The Thin Man Goes Home

18 Jan

The Thin Man Goes Home – directed by Richard Thorpe. Who-Dun-It. The city sophisticates in a small town offer murder and detection to it. 100 minutes. Black and White 1945.
This series was not really murder mysteries. but pleasing charades in which the audience colluded – which is why they were so enormously popular. The murders are inconsequential. But the poise of Myrna Loy carries everything forward. Or you might say that the terror-tone of the pictures was really determined by Asta, the faithful trick dog of William Powell. Or it might be set by Powell’s cavalier suits.

Or it might be that we are always reminded that we are watching a movie. Which is really what we came to the Bijou to do. We are in on the joke of Nick and Nora Charles. Flippancy was the comedy of the age.

Anyhow, we the audience certainly feel we are part of a marriage which is sexy and affectionate. And we also feel, although she rags him something fierce, that the wife really supports the husband’s work to a degree that she becomes really part of it. But everyone keeps his temper, until the wrap-up, when the dastardly killer is unwrapped in a series of explanations impossible and not even desirable to grasp. And we are all part of that too.

As we are part of the banter between Loy and Powell, here written by Dwight Taylor (son of the great Laurette Taylor), so we always feel part of the party. Yes, these two are New York Sophisticates; and we are not; yes, they drink more than regulation allows, and we do not (although not here; here, only cider), but we go along with their ride as to the manner born. MGM let’s one peek into a world that never existed. That is the MGM style in its heyday, which this is.

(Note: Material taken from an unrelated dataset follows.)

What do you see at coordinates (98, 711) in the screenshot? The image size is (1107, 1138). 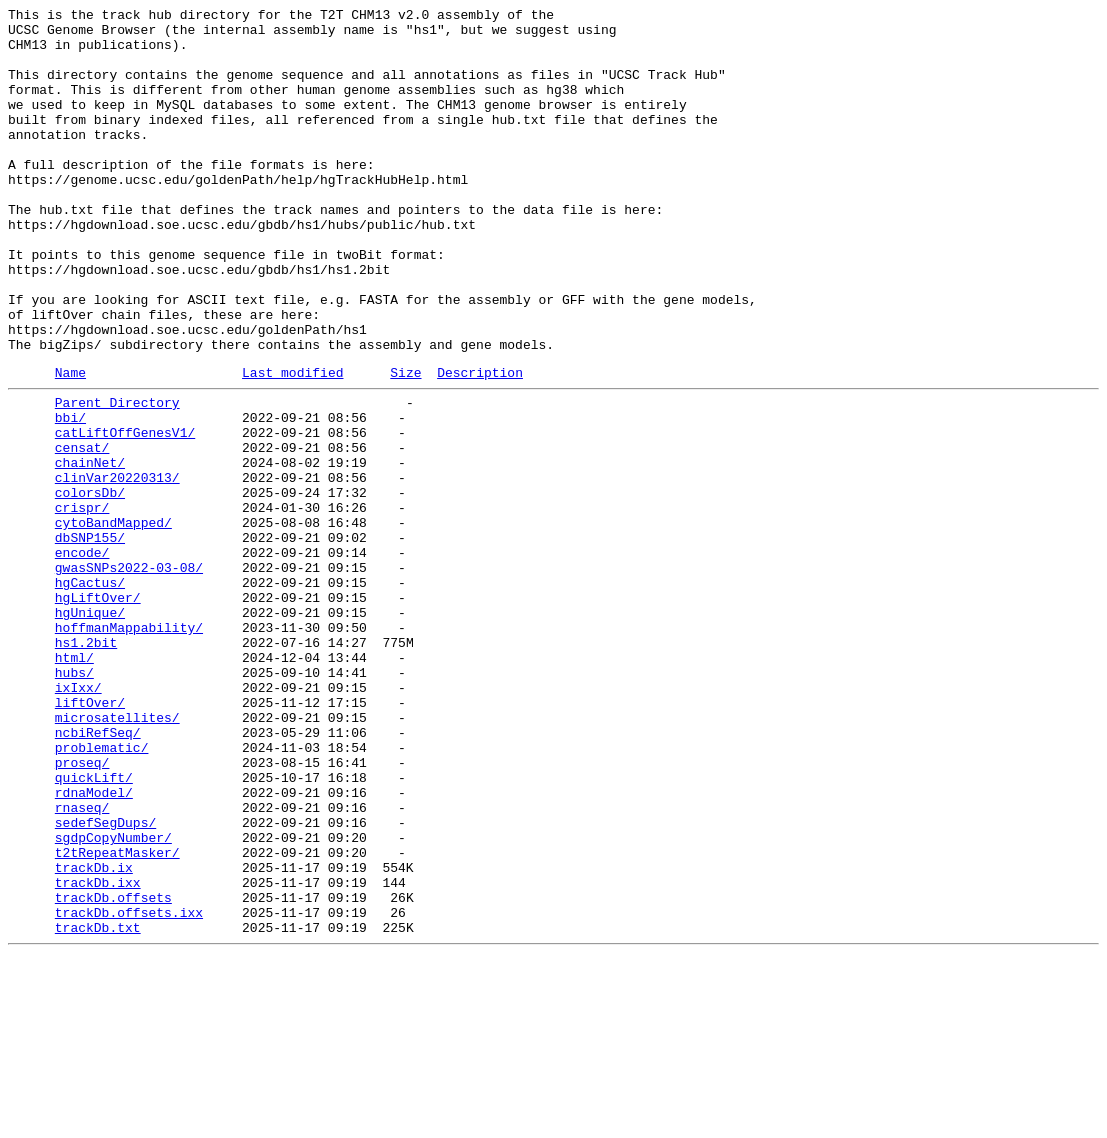 I see `hgLiftOver/` at bounding box center [98, 711].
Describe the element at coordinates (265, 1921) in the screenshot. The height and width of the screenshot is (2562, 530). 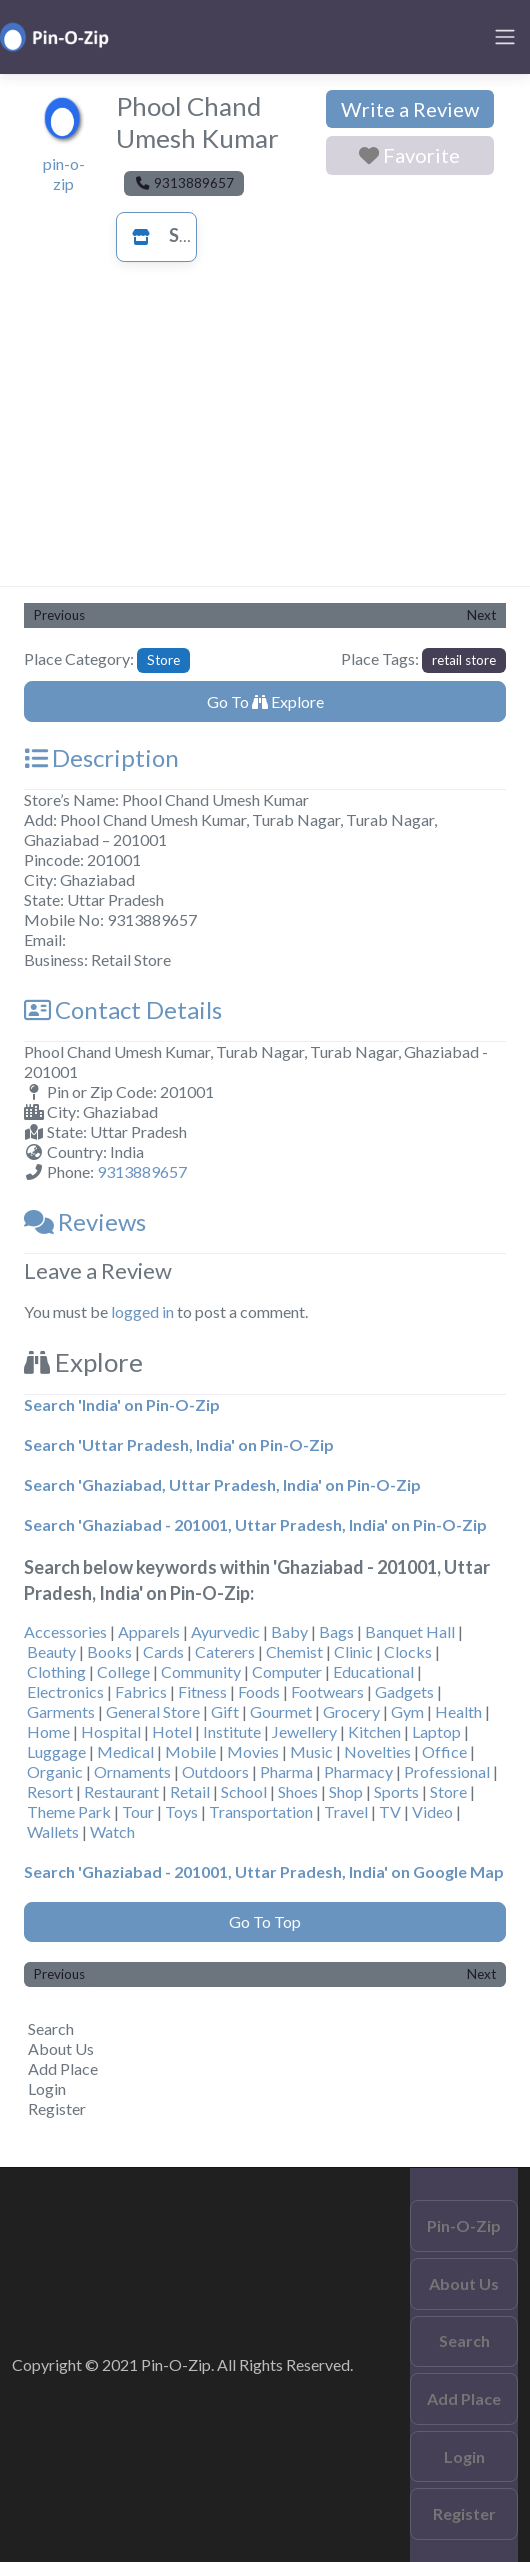 I see `Go To Top` at that location.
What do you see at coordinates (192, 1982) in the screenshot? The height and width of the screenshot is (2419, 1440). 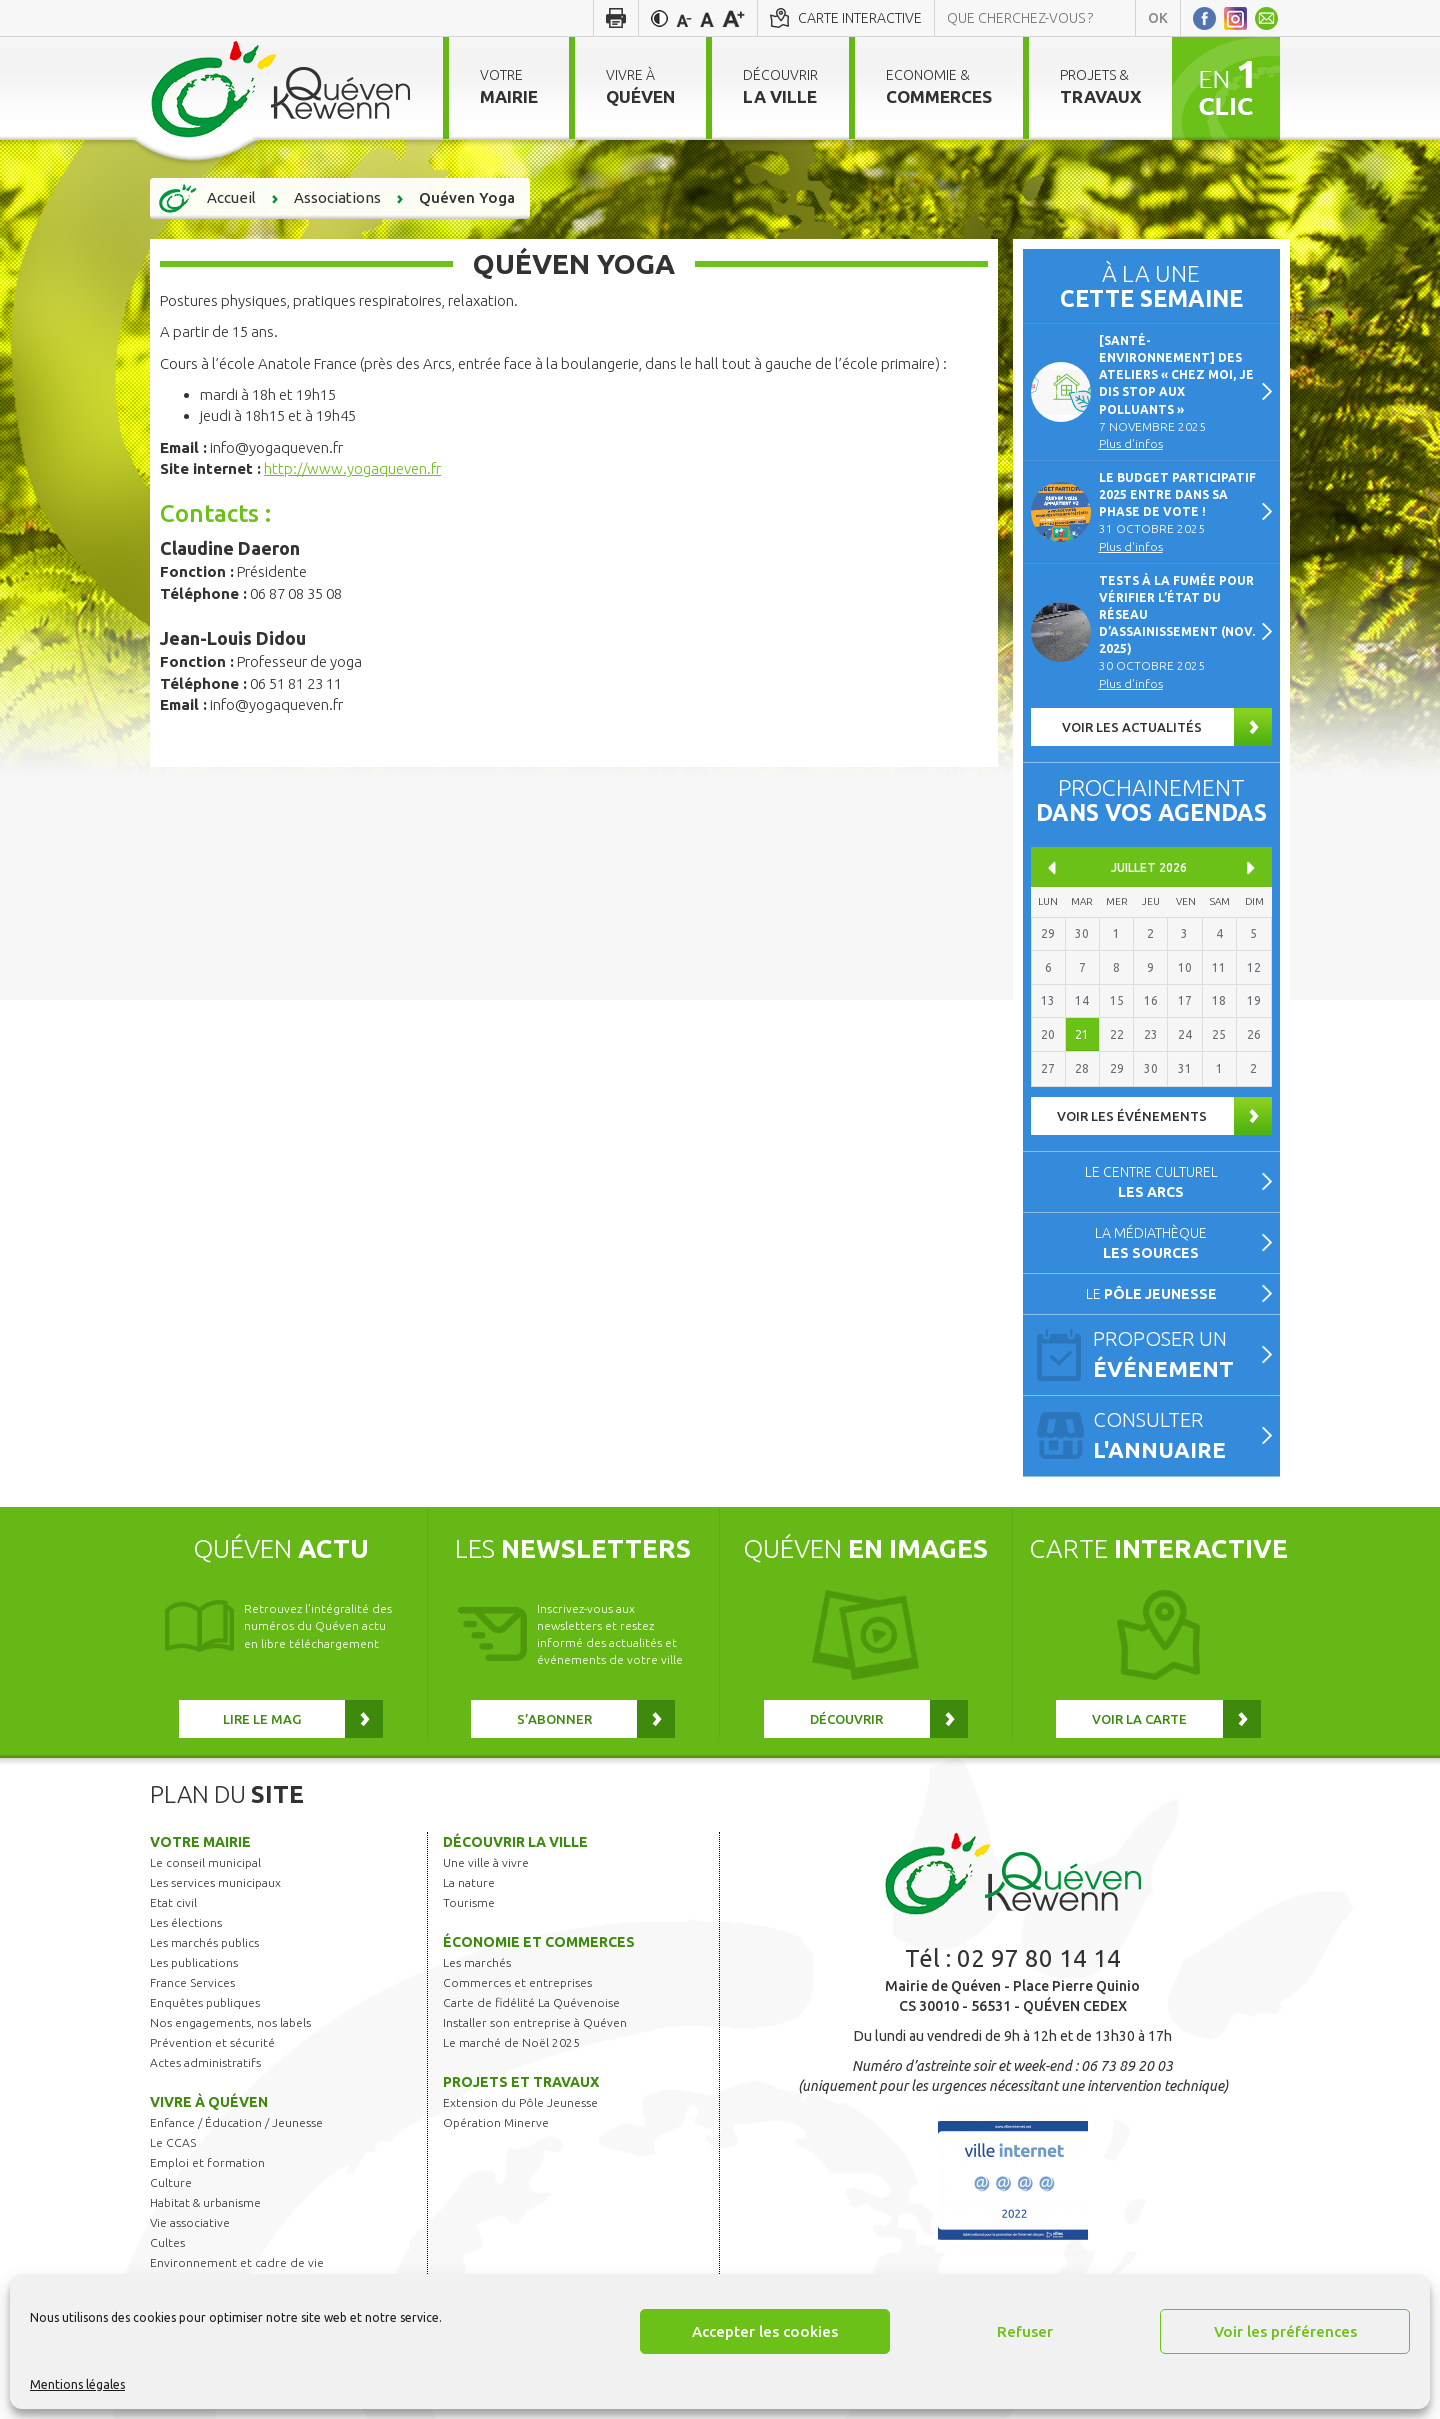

And MGM’s huge stable of fine actors is corralled into this piece to give it depth of talent if not of profundity. Harry Davenport, Edward Brophy, Lucile Watson. Minor Watson, Anne Revere, Leon Ames, Gloria DeHaven, Lloyd Corrigan, Donald MacBride, and that tiny mushroom of bashfulness, Donald (O rightly named) Meek. I look upon him with wonder. Year after year, in film after film, he played exactly the same part. Fumbling, uncertain, apologetic, timid. With his appealing Jiminy Cricket face, he performed perfectly, an actor whose skill we enjoy but do not explore. A cartoon. I wonder what his life was like. He could not possibly have been the thing he portrayed. But what? He died the following year, but not before having made three more films.

Along with the movie, on the extras, is an MGM cartoon. I only remember Warner Brothers Cartoons at that time, but here is a brilliant one (the Warners manner, true), so good it has the imaginative power of a nightmare, if a nightmare could be very very funny. It is The Type For Cartoons. Don’t miss it..

It affords a pleasing chaser to our visit with the Charles, in this their penultimate of seven excursions in the form.